Cats are a strange breed. They come. They go. All of their own volition and with little regard for what we may want. In fact, our cats own us. A case in point.
Several cats roam my yard over the course of the day. It is obvious that my quarter acre is nothing more than a pathway home or to destinations unknown. If they see me in the yard, there is a gentle sign of acknowledgement and they move along. Until one day, a young male yellow tabby comes through and wants to be petted. His affectionate ways and friendly manner led me to believe he must belong to someone. We would greet each other daily but other than that, he was not my concern.
After a couple of months of his daily visits, my granddaughter spies him laying on the front walk and brings him in the house.
"No," I said. "He is not my cat."
She insisted he was hungry. So we fed him. I know what you are thinking. You feed a cat, he is yours. But, still I emphatically declared to the world, "he's not my cat."
For weeks, he came to eat and cuddle. We walked up and down the street, with a picture of him, desperately trying to find his owner. As a recovering cancer survivor, there are times when I was too tired or sick to resist his loving devotion. He would spend the night. He jumped into my car, and unaware, I took him to work. He spent the day enjoying the attention, then found a nice hiding place in the office.
After weeks and weeks of searching for his "other" family, I finally resigned myself to claiming ownership and called the vet to set up an appointment. My granddaughter and I bought him a collar, with an engraved tag. Now, he's my cat.
He wore the collar all of 24 hours before someone called to say, it was their cat and why was my collar on him. Heartbroken, I told them to return the collar and apologized for the inconvenience.
Turns out the "other" family lives 3 doors down. Sadly, he is "not my cat" again. I am not ashamed to say, I cried. A few weeks ago, this would not have been the case. I even looked "not my cat" in the eye and told him not to break my heart. Yet, there I was crying over a cat that was never mine.
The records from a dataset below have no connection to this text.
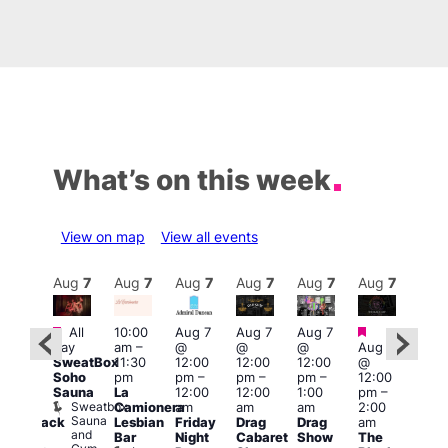
What’s on this week
View on map
View all events
Aug
7
Aug
7
Aug
7
Aug
7
Aug
7
Aug
7
Aug
7
Au
Featured
Featured
Fe
All
10:00
Aug 7
Aug 7
Aug 7
ug 7
day
am
–
@
@
@
Aug 7
@
Aug 
SweatBox
11:30
12:00
12:00
12:00
@
:00
@
Soho
pm
pm
–
pm
–
pm
–
12:00
pm
–
1:00
Sauna
La
12:00
12:00
1:00
pm
–
2:00
pm
Sweatbox
Camionera
am
am
am
2:00
am
3:00
Sauna
Lesbian
Friday
Drag
Drag
am
hrowback
am
and
Bar
Night
Cabaret
Show
The
ridays
Ku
A couple of hours later, who shows up on my doorstep for dinner and a movie? "Not my cat" has no idea that there has been any disruption in the force. He continues to spend the night, eats, drinks and is all too merry for me to believe that he is living happily ever after with another family. He has chosen joint custody, I suppose. I have never had a shared custody arrangement, so am unclear of the rules. But then, who knows where cats go when they leave the warmth of the homefires? Perhaps, we are living with the delusion that a particular feline is our cat, when in reality, we are one of many who are owned by a cat.